From: Lester Zick on
On Sat, 17 Mar 2007 23:21:43 GMT, Sam Wormley <swormley1(a)mchsi.com>
wrote:

>Lester Zick wrote:
>> On Sat, 17 Mar 2007 03:05:26 GMT, Sam Wormley <swormley1(a)mchsi.com>
>> wrote:
>>
>>> Lester Zick wrote:
>>>> On Fri, 16 Mar 2007 04:05:59 GMT, Sam Wormley <swormley1(a)mchsi.com>
>>>> wrote:
>>>>
>>>>> Lester Zick wrote:
>>>>>> On Thu, 15 Mar 2007 13:21:19 GMT, Sam Wormley <swormley1(a)mchsi.com>
>>>>>> wrote:
>>>>>>
>>>>>>> Bob Kolker wrote:
>>>>>>>> Sam Wormley wrote:
>>>>>>>>
>>>>>>>>> Hey Lester--
>>>>>>>>>
>>>>>>>>> Point
>>>>>>>>> http://mathworld.wolfram.com/Point.html
>>>>>>>>>
>>>>>>>>> A point 0-dimensional mathematical object, which can be specified in
>>>>>>>>> n-dimensional space using n coordinates. Although the notion of a point
>>>>>>>>> is intuitively rather clear, the mathematical machinery used to deal
>>>>>>>>> with points and point-like objects can be surprisingly slippery. This
>>>>>>>>> difficulty was encountered by none other than Euclid himself who, in
>>>>>>>>> his Elements, gave the vague definition of a point as "that which has
>>>>>>>>> no part."
>>>>>>>> That really is not a definition in the species-genus sense. It is a
>>>>>>>> -notion- expressing an intuition. At no point is that "definition" ever
>>>>>>>> used in a proof. Check it out.
>>>>>>>>
>>>>>>>> Many of Euclid's "definitions" were not proper definitions. Some where.
>>>>>>>> The only things that count are the list of undefined terms, definitions
>>>>>>>> grounded on the undefined terms and the axioms/postulates that endow the
>>>>>>>> undefined terms with properties that can be used in proofs.
>>>>>>>>
>>>>>>>> Bob Kolker
>>>>>>> Give me something better, Bob, or are you arguing there isn't a better
>>>>>>> definition (if you can call it that).
>>>>>> Well we can always pretend there is something better but that doesn't
>>>>>> necessarily make it so. I think modern mathematikers have done such a
>>>>>> first rate job at the pretense that it's become a doctrinal catechism.
>>>>>>
>>>>>> ~v~~
>>>>> What's your formal education in mathemaitcs, Lester?

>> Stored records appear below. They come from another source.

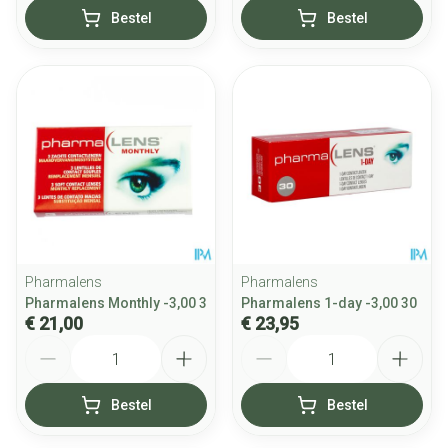
Bestel
Bestel
Pharmalens
Pharmalens
Pharmalens Monthly -3,00 3
Pharmalens 1-day -3,00 30
€ 21,00
€ 23,95
Aantal
Aantal
Bestel
Bestel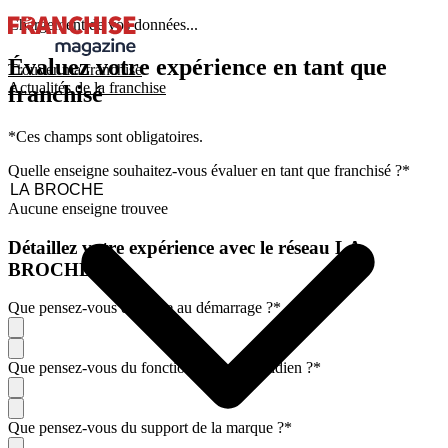
Chargement de vos données...
Évaluez votre expérience en tant que
Trouver ma franchise
Actualités de la franchise
franchisé
*Ces champs sont obligatoires.
Quelle enseigne souhaitez-vous évaluer en tant que franchisé ?
*
Aucune enseigne trouvee
Détaillez votre expérience avec le réseau LA
BROCHE
Que pensez-vous de l'aide au démarrage ?
*
Que pensez-vous du fonctionnement quotidien ?
*
Que pensez-vous du support de la marque ?
*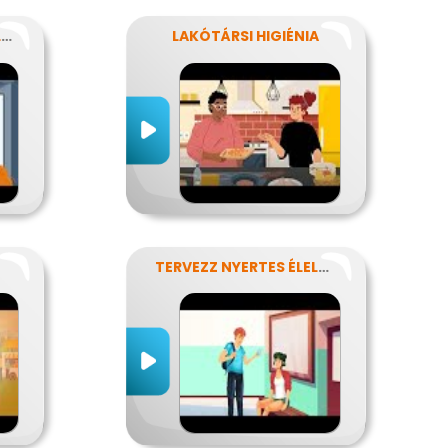
KÉZTISZTASÁGI VÁLLALAT
LAKÓTÁRSI HIGIÉNIA
TERVEZZ NYERTES ÉLELMISZER-CSOMAGOLÁST!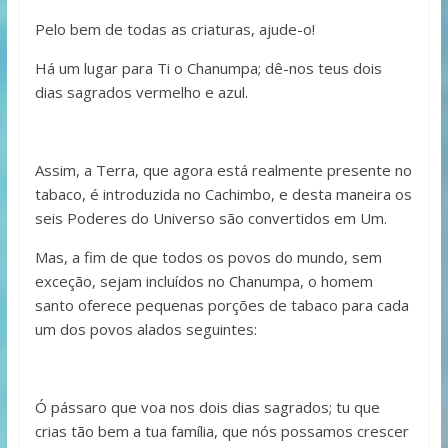
Pelo bem de todas as criaturas, ajude-o!
Há um lugar para Ti o Chanumpa; dê-nos teus dois
dias sagrados vermelho e azul.
Assim, a Terra, que agora está realmente presente no
tabaco, é introduzida no Cachimbo, e desta maneira os
seis Poderes do Universo são convertidos em Um.
Mas, a fim de que todos os povos do mundo, sem
exceção, sejam incluídos no Chanumpa, o homem
santo oferece pequenas porções de tabaco para cada
um dos povos alados seguintes:
Ó pássaro que voa nos dois dias sagrados; tu que
crias tão bem a tua família, que nós possamos crescer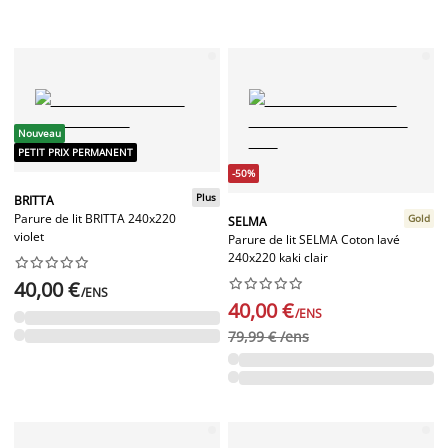
Nouveau
PETIT PRIX PERMANENT
-50%
Plus
BRITTA
Parure de lit BRITTA 240x220
Gold
SELMA
violet
Parure de lit SELMA Coton lavé
240x220 kaki clair




















40,00 €
/ENS
40,00 €
/ENS
79,99 € /ens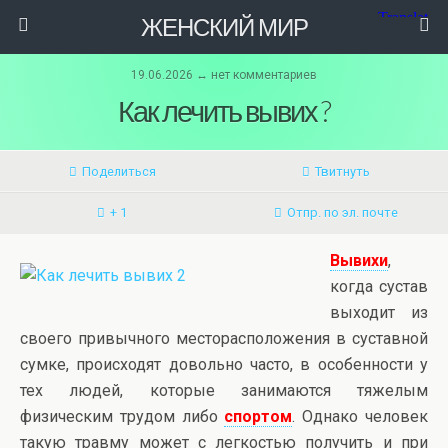
ЖЕНСКИЙ МИР
19.06.2026 ↔ нет комментариев
Как лечить вывих ?
Поделиться
Твитнуть
+ 1
Отпр. по эл. почте
Вывихи
,
когда сустав
выходит из
своего привычного месторасположения в суставной
сумке, происходят довольно часто, в особенности у
тех людей, которые занимаются тяжелым
физическим трудом либо
спортом
. Однако человек
такую травму может с легкостью получить и при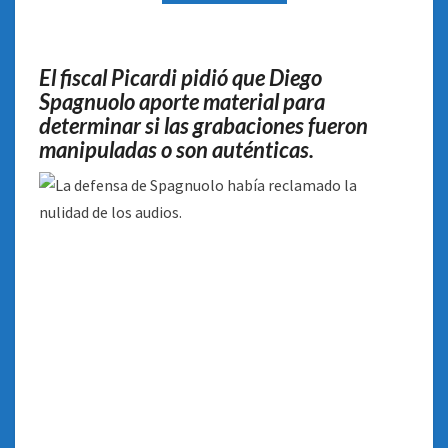
EN
LOS
AUDIOS
El fiscal Picardi pidió que Diego
DE
Spagnuolo aporte material para
LA
determinar si las grabaciones fueron
CAUSA
manipuladas o son auténticas.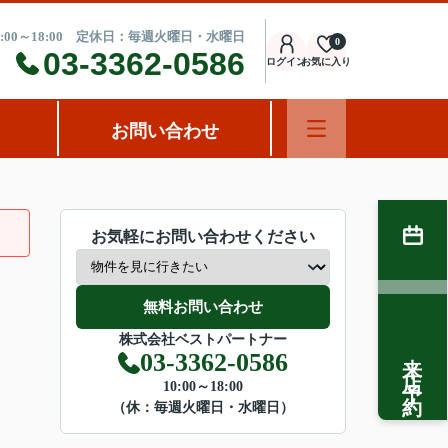
:00～18:00 定休日：毎週火曜日・水曜日
0
03-3362-0586
ログイン
お気に入り
お問い合わせ
お気軽にお問い合わせください
無料お問い合わせ
株式会社ベストパートナー
来店予約
03-3362-0586
10:00～18:00
（休：毎週火曜日・水曜日）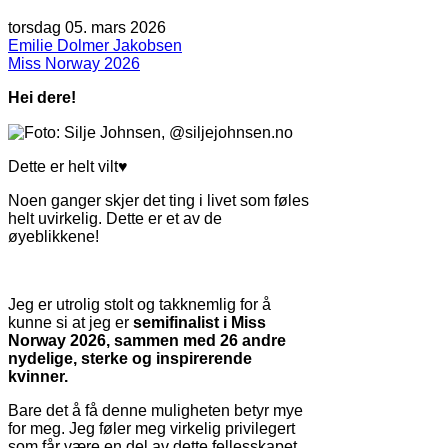
torsdag 05. mars 2026
Emilie Dolmer Jakobsen
Miss Norway 2026
Hei dere!
Dette er helt vilt♥
Noen ganger skjer det ting i livet som føles
helt uvirkelig. Dette er et av de
øyeblikkene!
Jeg er utrolig stolt og takknemlig for å
kunne si at jeg er
semifinalist i Miss
Norway 2026, sammen med 26 andre
nydelige, sterke og inspirerende
kvinner.
Bare det å få denne muligheten betyr mye
for meg. Jeg føler meg virkelig privilegert
som får være en del av dette fellesskapet,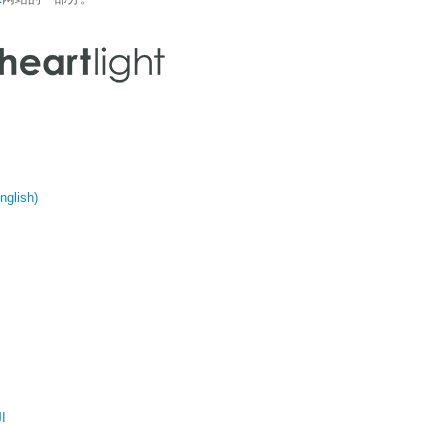
glish)
ال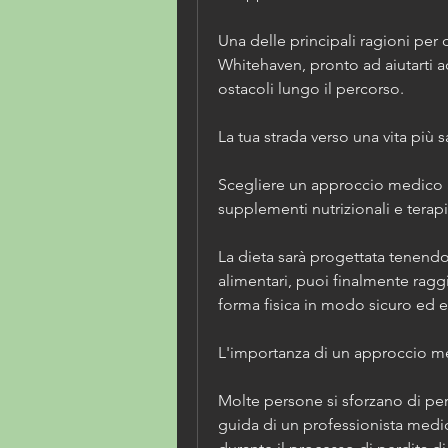
Una delle principali ragioni per 
Whitehaven, pronto ad aiutarti ad 
ostacoli lungo il percorso.
La tua strada verso una vita più 
Scegliere un approccio medico a
supplementi nutrizionali e terapi
La dieta sarà progettata tenendo
alimentari, puoi finalmente raggiu
forma fisica in modo sicuro ed e
L'importanza di un approccio me
Molte persone si sforzano di per
guida di un professionista medic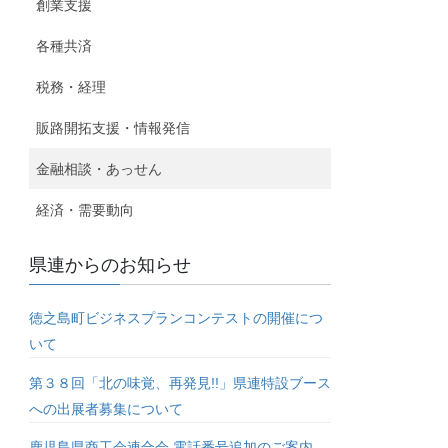
創業支援
各種共済
税務・経理
販路開拓支援・情報発信
金融相談・あっせん
経済・需要動向
県連からのお知らせ
徳之島町ビジネスプランコンテストの開催につ
いて
第３８回「北の味覚、再発見!!」県連特設ブース
への出展者募集について
鹿児島県商工会連合会 電話番号追加のご案内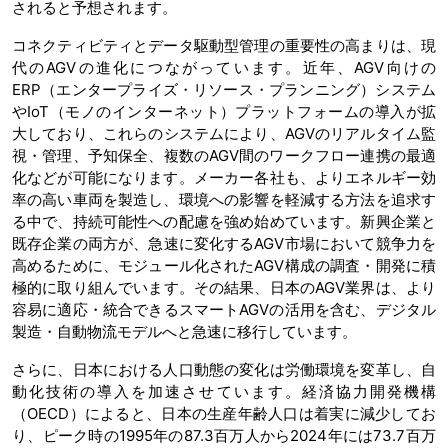
されると予想されます。
コネクティビティとデータ駆動型管理の重要性の高まりは、現
代のAGVの進化につながっています。近年、AGV向けの
ERP（エンタープライズ・リソース・プランニング）システム
やIoT（モノのインターネット）プラットフォームの導入が拡
大しており、これらのシステムにより、AGVのリアルタイム監
視・管理、予知保全、複数のAGV間のワークフロー連携の最適
化などが可能になります。メーカー各社も、よりエネルギー効
率の高い車両を製造し、環境への影響を軽減する方法を追求す
る中で、持続可能性への配慮を強め始めています。新興企業と
既存企業の両方が、急速に変化するAGV市場において競争力を
高めるために、モジュール化されたAGV構成の調査・開発に積
極的に取り組んでいます。その結果、日本のAGV業界は、より
容易に適応・統合できるスマートAGVの活用を含む、デジタル
製造・自動物流モデルへと急速に移行しています。
さらに、日本における人口動態の変化は労働環境を変革し、自
動化技術の導入を加速させています。経済協力開発機構
（OECD）によると、日本の生産年齢人口は着実に減少してお
り、ピーク時の1995年の87.3百万人から2024年には73.7百万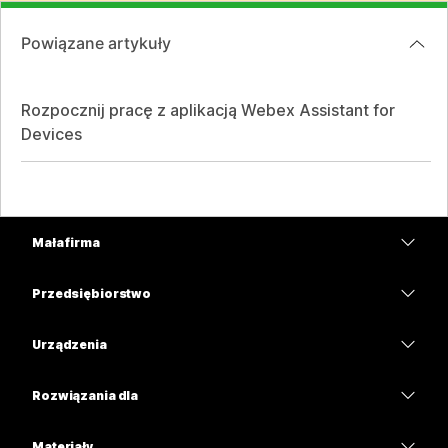
Powiązane artykuły
Rozpocznij pracę z aplikacją Webex Assistant for
Devices
Mała firma
Cennik
Przedsiębiorstwo
Aplikacja Webex
Webex Suite
Urządzenia
Meetings
Calling
Zestawy słuchawkowe
Calling
Rozwiązania dla
Meetings
Aparaty
Edukacja
Wiadomości
Wiadomości
Materiały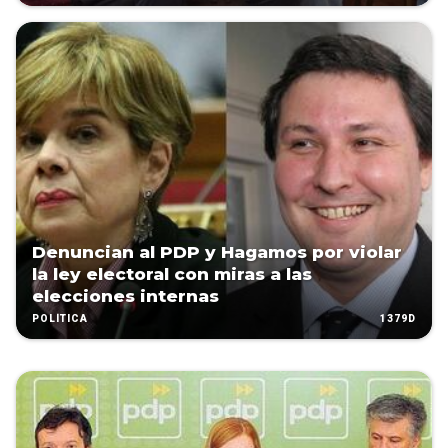
Denuncian al PDP y Hagamos por violar
la ley electoral con miras a las
elecciones internas
1379D
POLÍTICA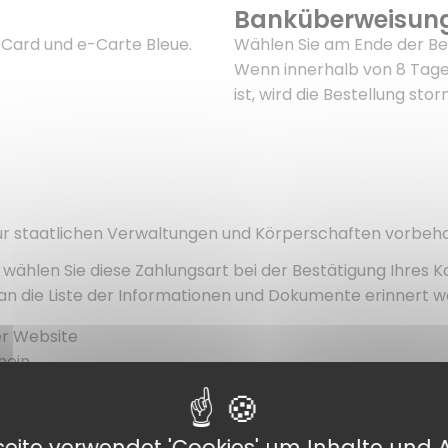
Banküberweisun
erCard und e-Carte Bleue.
Wählen Sie am Ende der Bes
Wenn innerhalb von 8 Tage
ist, wird die Bestellung storn
ur staatlichen Verwaltungen und Körperschaften vorbeha
wählen Sie diese Zahlungsart bei der Bestätigung Ihres K
e an die Liste der Informationen und Dokumente erinnert w
er Website
hein
mächtigten Person
se
eite verwendet 'Cookies' um Inhalte und 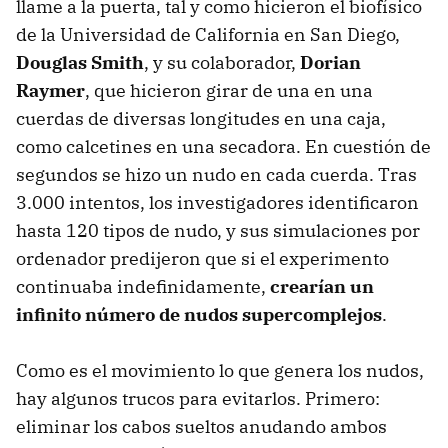
llame a la puerta, tal y como hicieron el biofísico
de la Universidad de California en San Diego,
Douglas Smith
, y su colaborador,
Dorian
Raymer
, que hicieron girar de una en una
cuerdas de diversas longitudes en una caja,
como calcetines en una secadora. En cuestión de
segundos se hizo un nudo en cada cuerda. Tras
3.000 intentos, los investigadores identificaron
hasta 120 tipos de nudo, y sus simulaciones por
ordenador predijeron que si el experimento
continuaba indefinidamente,
crearían un
infinito número de nudos supercomplejos
.
Como es el movimiento lo que genera los nudos,
hay algunos trucos para evitarlos. Primero:
eliminar los cabos sueltos anudando ambos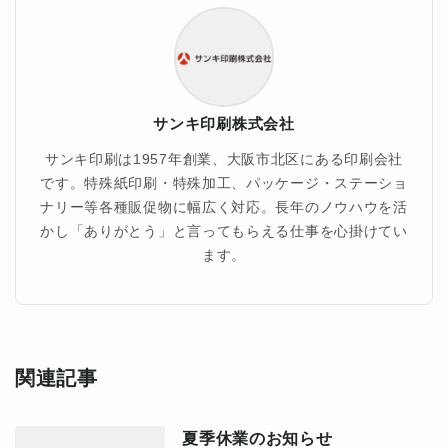
サンキ印刷株式会社
サンキ印刷は1957年創業、大阪市北区にある印刷会社
です。特殊紙印刷・特殊加工、パッケージ・ステーショ
ナリー等各種販促物に幅広く対応。長年のノウハウを活
かし「ありがとう」と言ってもらえる仕事を心掛けてい
ます。
関連記事
夏季休業のお知らせ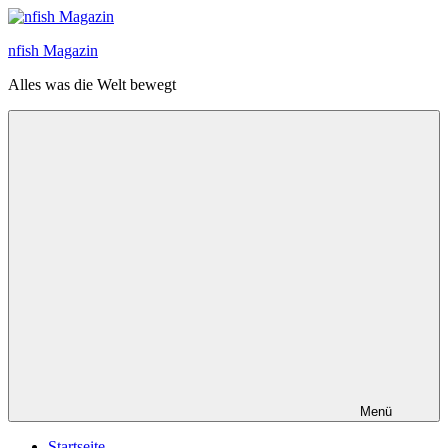
Zum
Inhalt
nfish Magazin
springen
Alles was die Welt bewegt
Menü
Startseite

>>>> U.S. Naval Academy, Annapolis, MD. 1966 BSME. I'm sure they can
>>>> provide cv's to such worthy souls.Finished playing trivial pursuit now
>>>> and may we return to discussing the problem at hand or would you
>>>> prefer further essays on educational effluvia?
>>>>
>>>> ~v~~
>>> Engineers should know better!
>>
>> Engineers know better. That's exactly why they're reluctant to accept
>> mystic explanations for Michelson-Morley etc. Are you aware Albert
>> Michelson was a graduate of the academy? Maybe that's partly why he
>> had the only sensible to comment on this experiment I've ever read: to
>> wit "maybe we need to understand the phenomena better before we try
>> these kinds of experiments.". An engineer's perspective not an
>> empiric's.
>>
>> ~v~~
>
> Michelson just wouldn't believe what the data was telling him... it
> happens... and it might be happening to you Lester!

Problem is, Sam, data doesn't tell us anything. It's just data. What's
happening to me is I'm trying to explain Michelson's data in context
of Kenndy-Thorndike (KT) and Ives-Stilwell (IS) data. Which is a
pretty straightforward mechanical and engineering problem. SR on the
other hand just tells us there are no data to be had. And I've never
found a general denial of data a very satisfying substitute for data.